Through doing this, it can allow your company to make better decisions, and increase efficiency and productivity, while also helping your business to find new capabilities and expand the original model.

But of course, you already know all of this, because you’ve already integrated AI into your business model. The reason you’ve clicked on this article is that you have realized that AI tech is not completely foolproof.

Although the benefits that we’ve listed are all legitimate, there are issues with AI that can make it become more of a liability than an asset.

This technology is complex, after all, and that means that – when issues arise – it can be very difficult to diagnose them and find the appropriate solutions.

Diagnosing Problems With AI

Take LLMs – large language models – for instance. Even the most successful models such as ChatGPT and OpenAI have run into several challenges, including inaccuracy, transparency, and irresponsible use of personal data.  

For your company, the important thing about a LLM model is not just its training, but the application of LLM observability to keep it monitored. When it comes to LLMs, or any ML model for that matter, observability is crucial to ensure the performance remains strong, reliable, and responsible.

Key Areas That Require Observation

There may be a number of reasons why your AI is experiencing problems. For one, the data used to train it might have been insufficient, which has led to AI hallucinations, bias, and integrity issues.
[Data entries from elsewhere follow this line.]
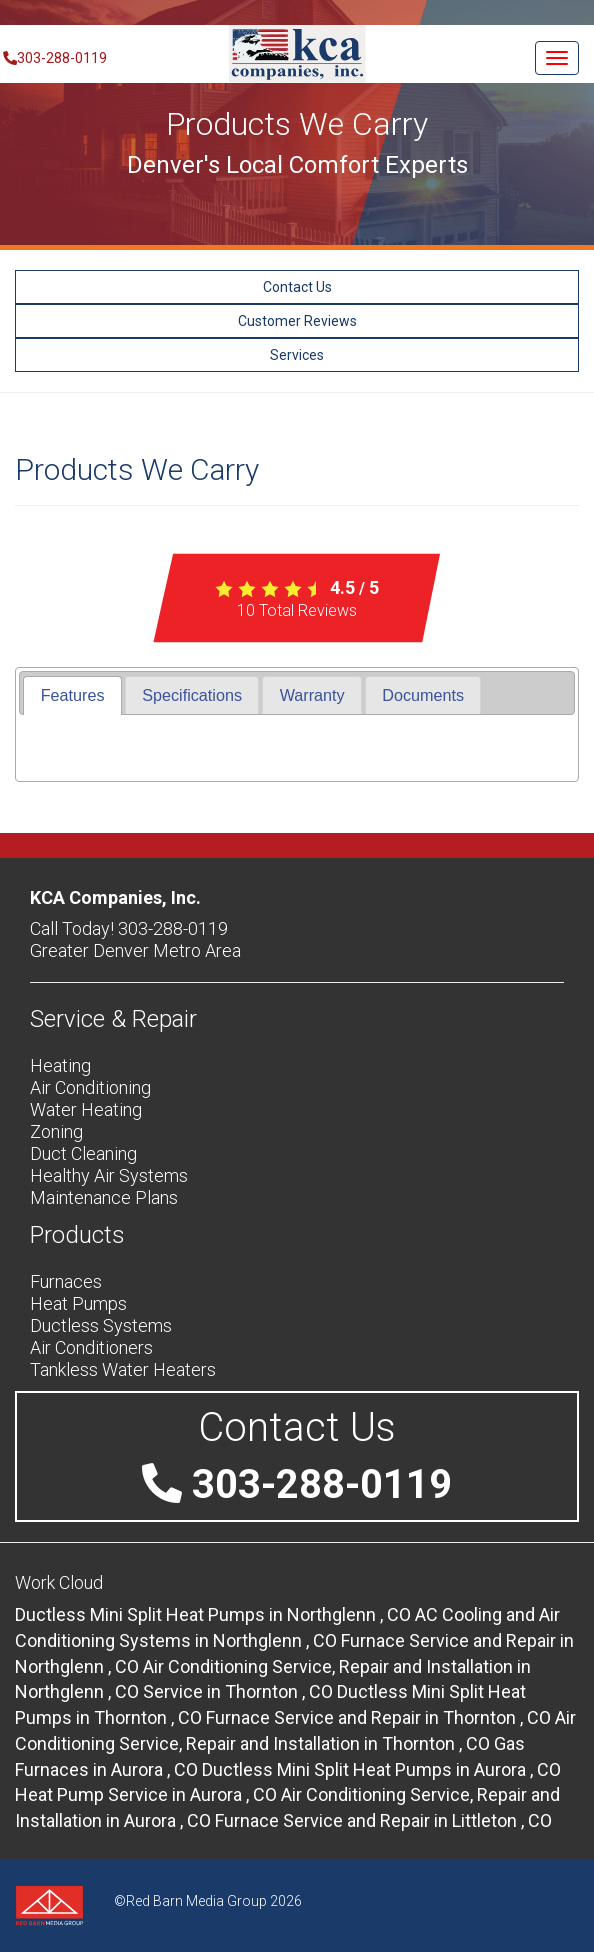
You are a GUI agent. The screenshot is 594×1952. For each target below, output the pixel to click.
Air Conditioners (91, 1347)
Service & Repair (113, 1019)
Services (297, 355)
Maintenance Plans (104, 1197)
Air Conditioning (90, 1087)
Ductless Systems (101, 1325)
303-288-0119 (53, 58)
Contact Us (297, 287)
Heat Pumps (78, 1303)
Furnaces (66, 1281)
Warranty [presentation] (312, 695)
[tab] (72, 695)
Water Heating (86, 1109)
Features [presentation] (73, 695)
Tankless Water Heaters (123, 1369)
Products (77, 1235)
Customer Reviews (297, 321)
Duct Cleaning (83, 1153)
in (215, 1614)
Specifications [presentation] (192, 695)
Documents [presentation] (423, 695)
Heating (60, 1065)
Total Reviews (297, 610)
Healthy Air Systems (109, 1175)
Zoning (56, 1131)
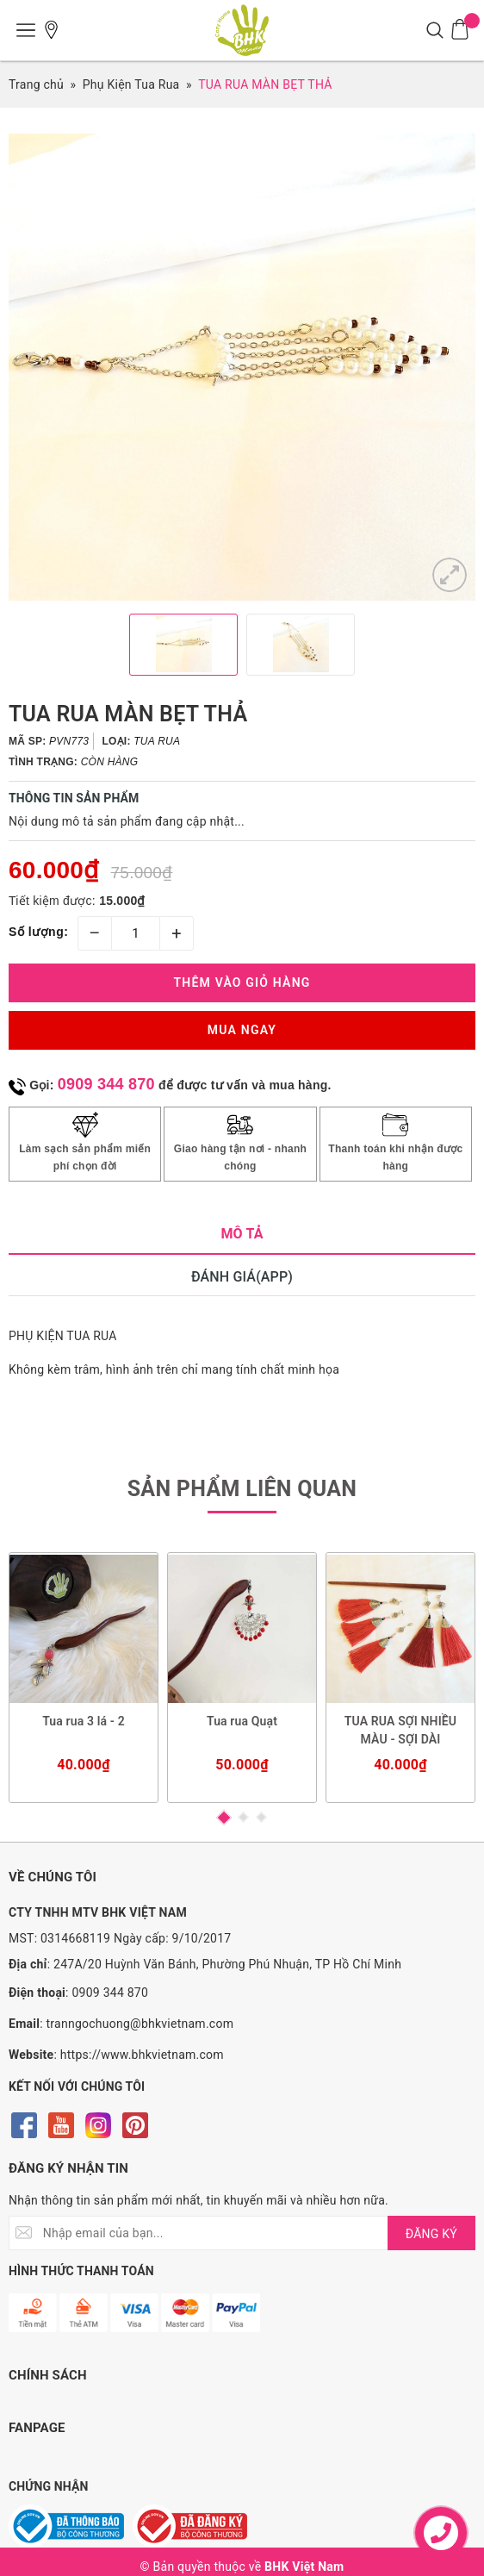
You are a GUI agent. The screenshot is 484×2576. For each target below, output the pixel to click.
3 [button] (261, 1817)
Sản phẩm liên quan (242, 1488)
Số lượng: (38, 932)
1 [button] (224, 1817)
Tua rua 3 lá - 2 (83, 1721)
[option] (242, 367)
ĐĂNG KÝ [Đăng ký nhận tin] (431, 2234)
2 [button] (243, 1817)
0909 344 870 (106, 1084)
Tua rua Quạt (242, 1721)
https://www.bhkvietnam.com (142, 2054)
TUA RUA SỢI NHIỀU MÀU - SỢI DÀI (400, 1730)
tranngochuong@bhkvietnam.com (140, 2023)
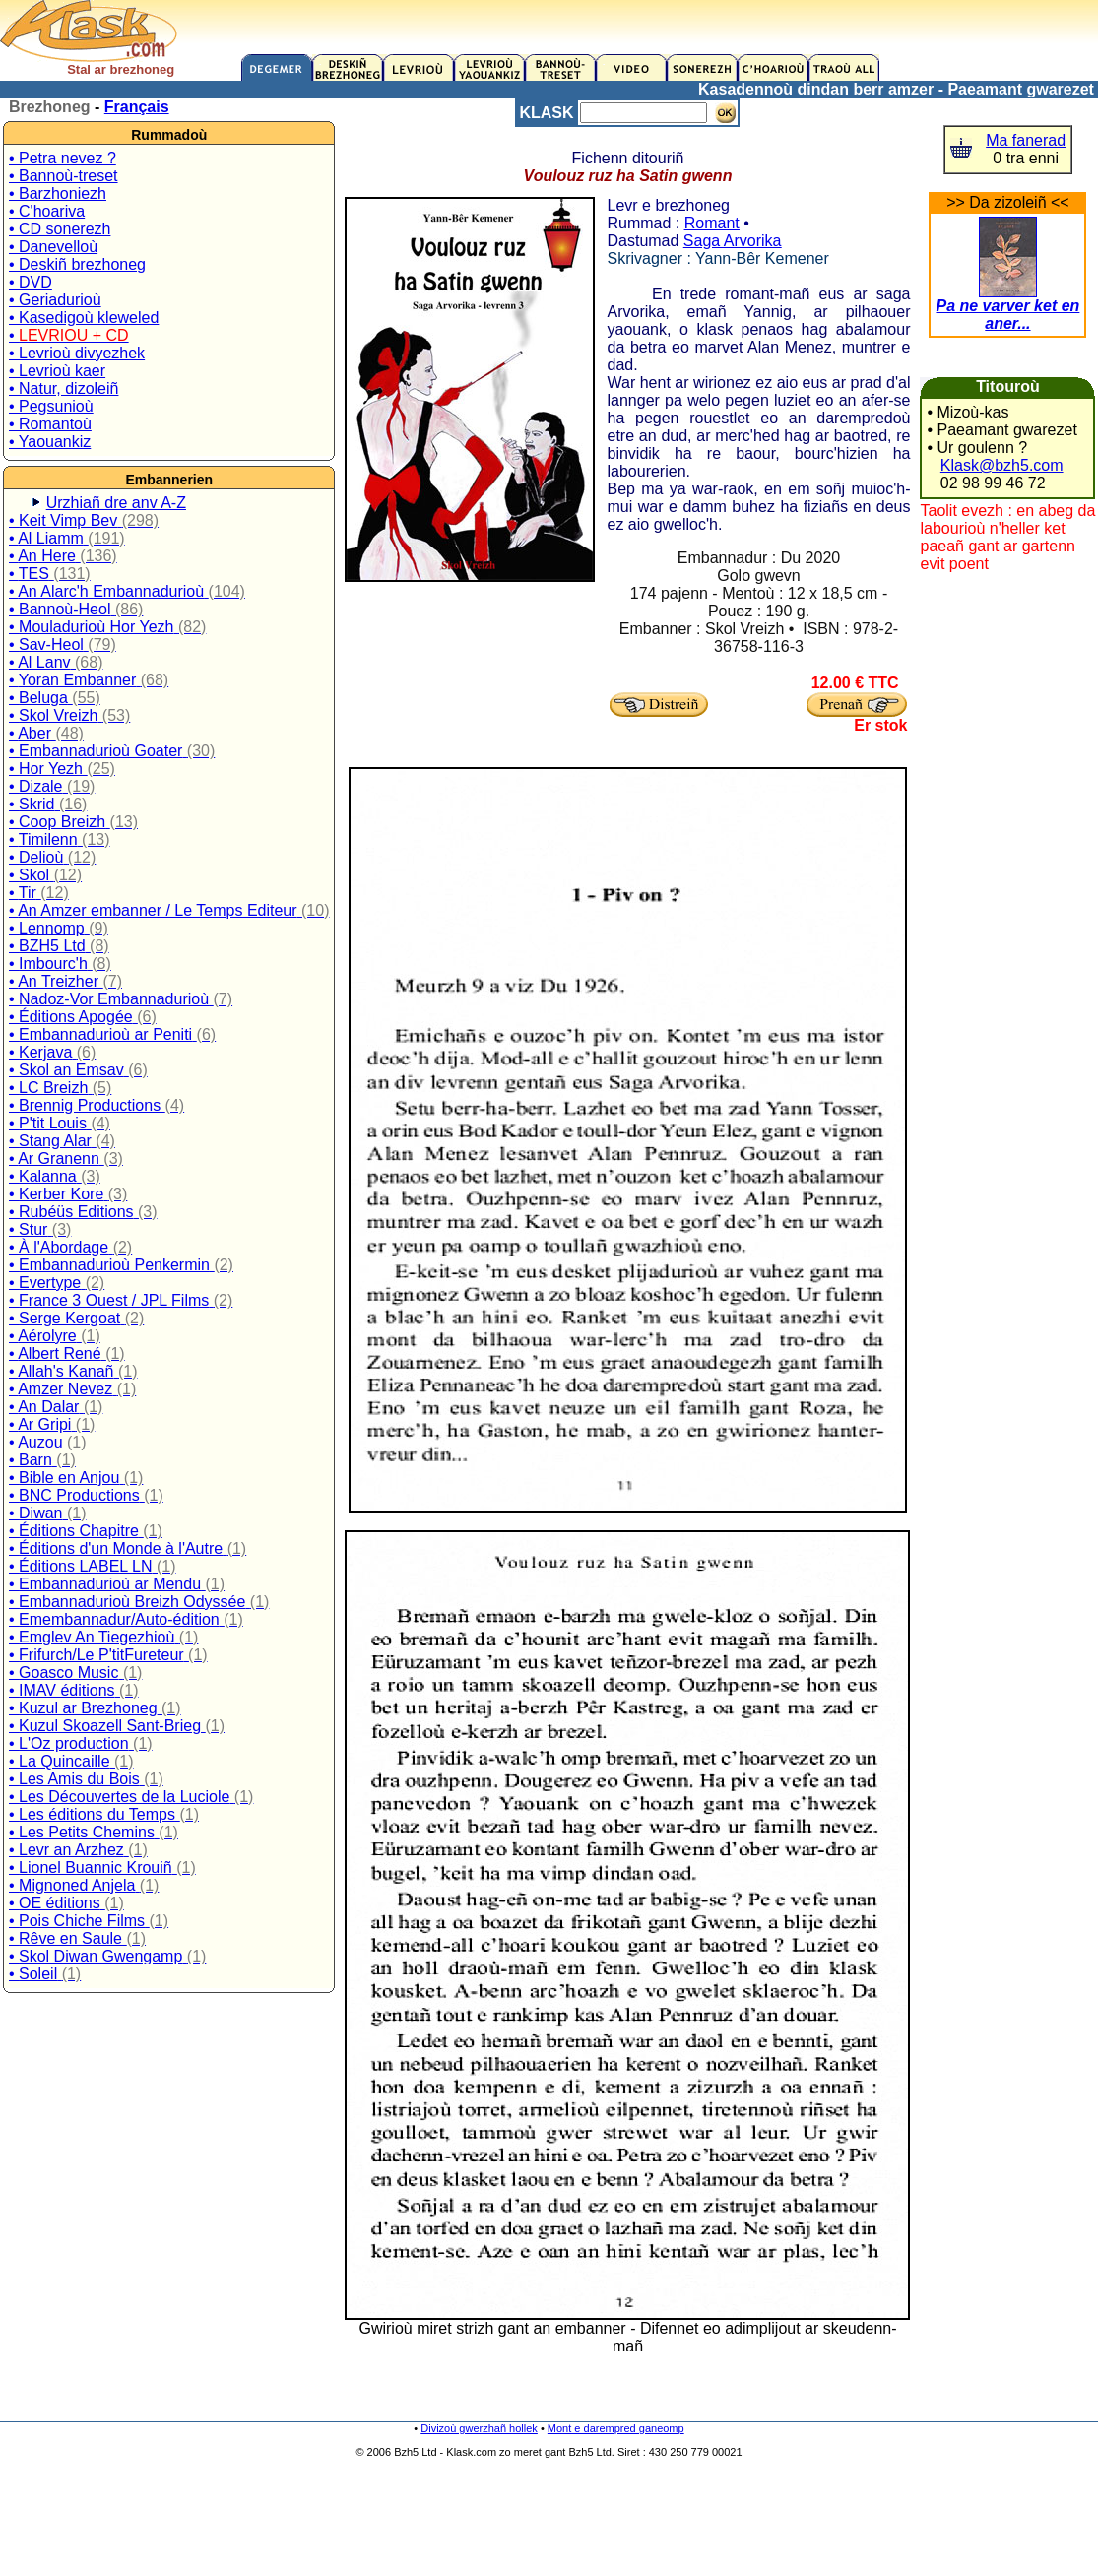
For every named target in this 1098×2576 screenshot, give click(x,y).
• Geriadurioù (55, 299)
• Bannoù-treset (63, 175)
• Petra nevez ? (62, 158)
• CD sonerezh (59, 229)
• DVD (30, 282)
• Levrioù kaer (57, 370)
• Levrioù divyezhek (77, 353)
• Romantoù (50, 424)
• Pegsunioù (51, 406)
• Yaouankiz (50, 441)
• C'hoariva (47, 211)
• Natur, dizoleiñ (63, 388)
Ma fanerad (1026, 140)
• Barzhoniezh (57, 193)
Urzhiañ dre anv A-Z (116, 502)
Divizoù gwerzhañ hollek (479, 2428)
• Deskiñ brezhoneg (77, 264)
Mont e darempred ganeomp (616, 2428)
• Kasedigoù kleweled (84, 317)
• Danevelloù (53, 246)
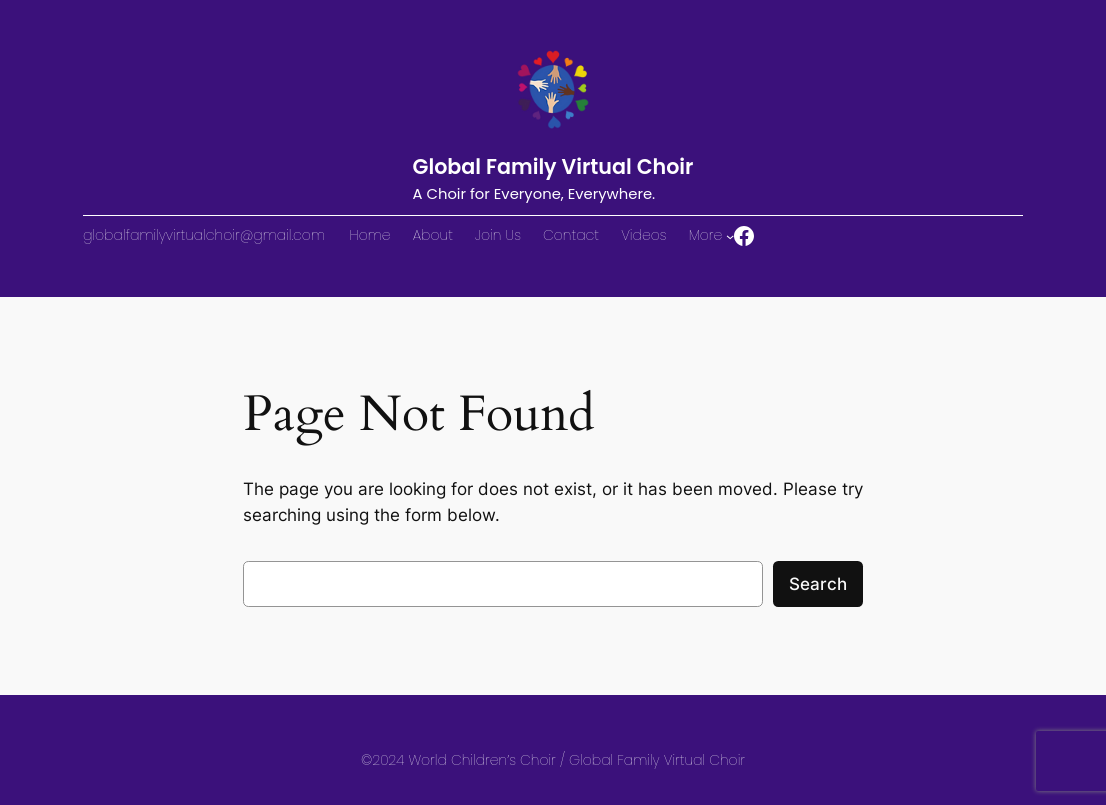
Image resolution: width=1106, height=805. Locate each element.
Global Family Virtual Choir (553, 166)
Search (818, 584)
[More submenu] (730, 236)
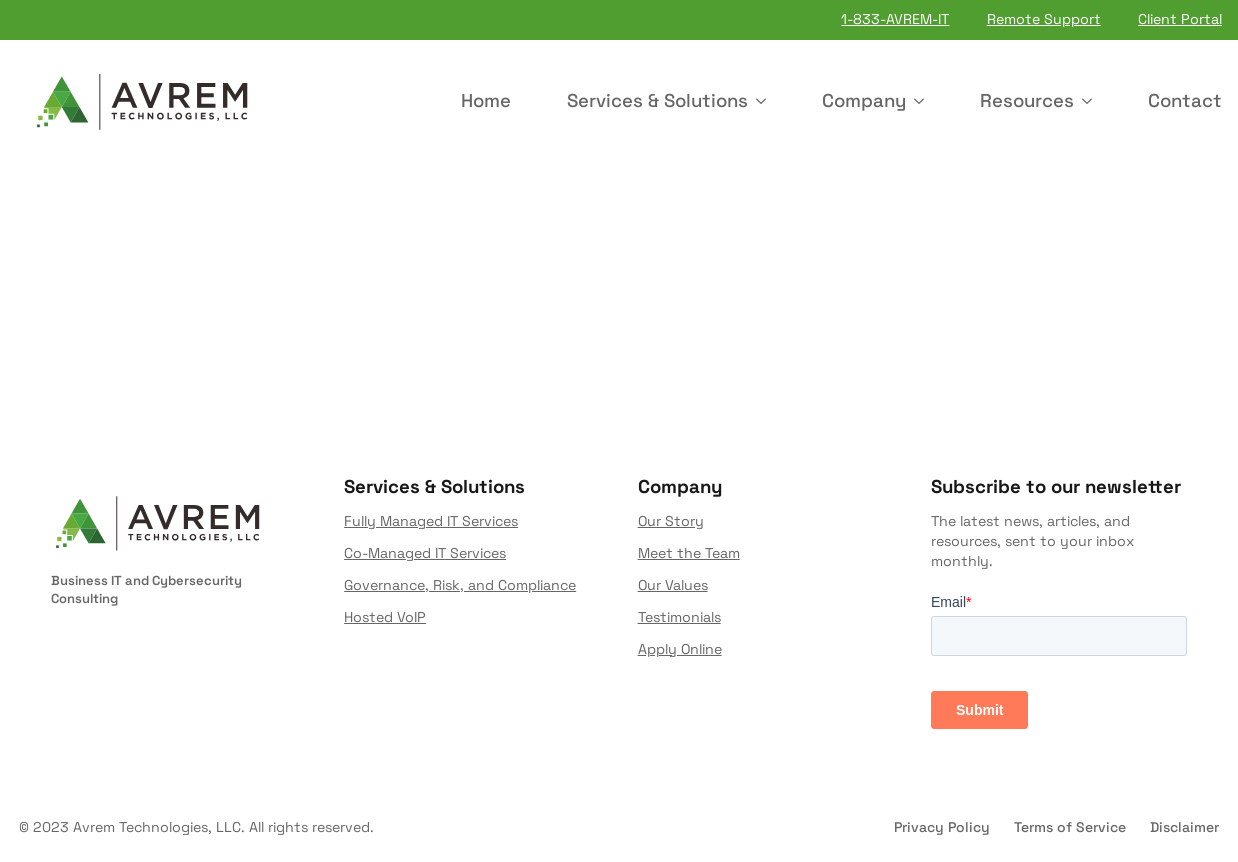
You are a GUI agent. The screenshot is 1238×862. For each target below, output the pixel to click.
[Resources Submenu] (1091, 101)
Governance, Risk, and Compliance (460, 585)
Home (486, 100)
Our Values (673, 585)
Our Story (671, 522)
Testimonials (679, 617)
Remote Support (1044, 19)
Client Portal (1180, 19)
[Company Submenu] (923, 101)
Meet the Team (689, 553)
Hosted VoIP (385, 617)
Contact (1185, 100)
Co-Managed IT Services (425, 553)
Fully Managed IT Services (431, 522)
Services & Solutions (657, 100)
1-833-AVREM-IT (895, 19)
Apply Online (680, 649)
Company (864, 100)
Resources (1027, 100)
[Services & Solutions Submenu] (765, 101)
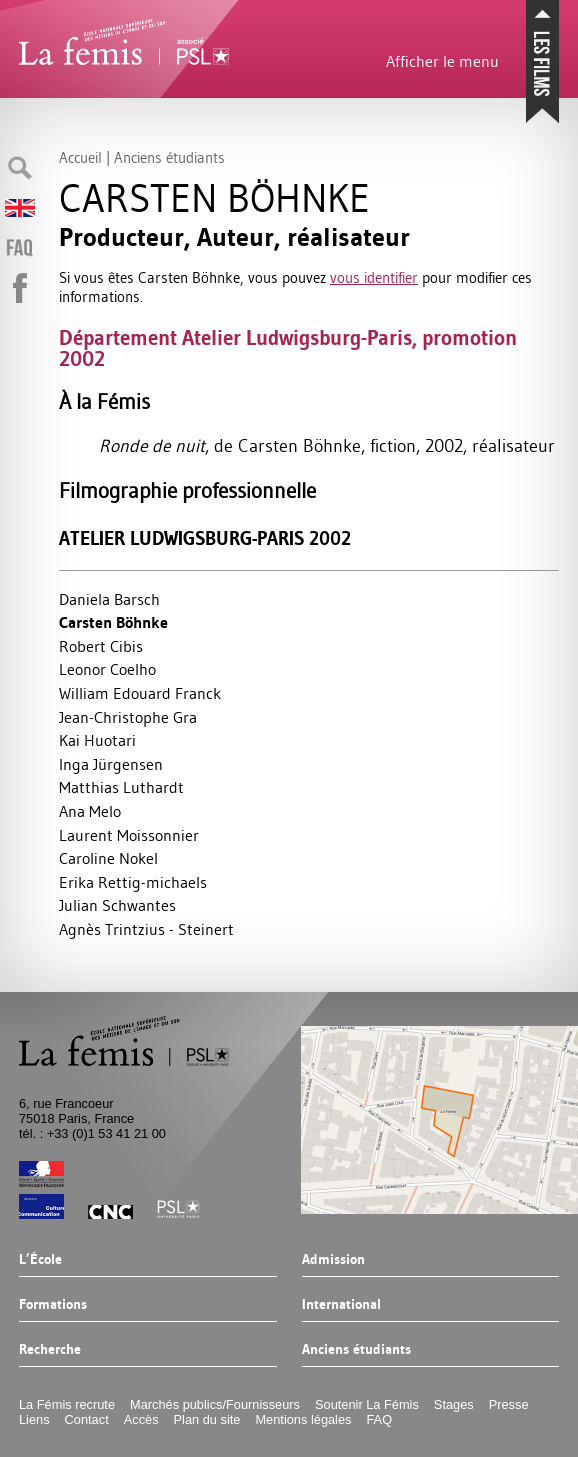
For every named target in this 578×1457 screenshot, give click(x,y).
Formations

As well as this, it could be that your AI is failing to comply with current GDPR regulations – whether that’s through a lack of explainability, transparency, or accuracy. If you are running a LLM model, it could even be that the LLM is receiving bad prompts, which similarly leads to inaccurate responses.

AI hallucinations, specifically, can completely derail an AI project, especially if you do not have the means to spot and diagnose it. So in order to improve your ability to diagnose, you need to be able to observe each of these areas and pinpoint the problem before it becomes an issue for the business. This can be done through a specific AI observability platform that enables efficient monitoring, identification and troubleshooting to resolve problems when they arise.

Safeguarding Your AI

As with any other tool, AI and ML have the potential to underperform. But it’s not such an issue if you have the platform to identify anomalies and behaviour traits that need to be fine-tuned. Fixing the problem becomes a lot easier when you have diagnosed the problem, and you cannot diagnose it without being able to observe. T

This is the best way to not only improve the process of diagnosis right now but subsequently safeguard your AI model for the long term. Remember, this is a problem that every company will face, but not every company knows how to deal with it. In this way, as more and more businesses integrate AI into their systems, now is the best time to create – and maintain – the perfect model to stay one step ahead of your competition.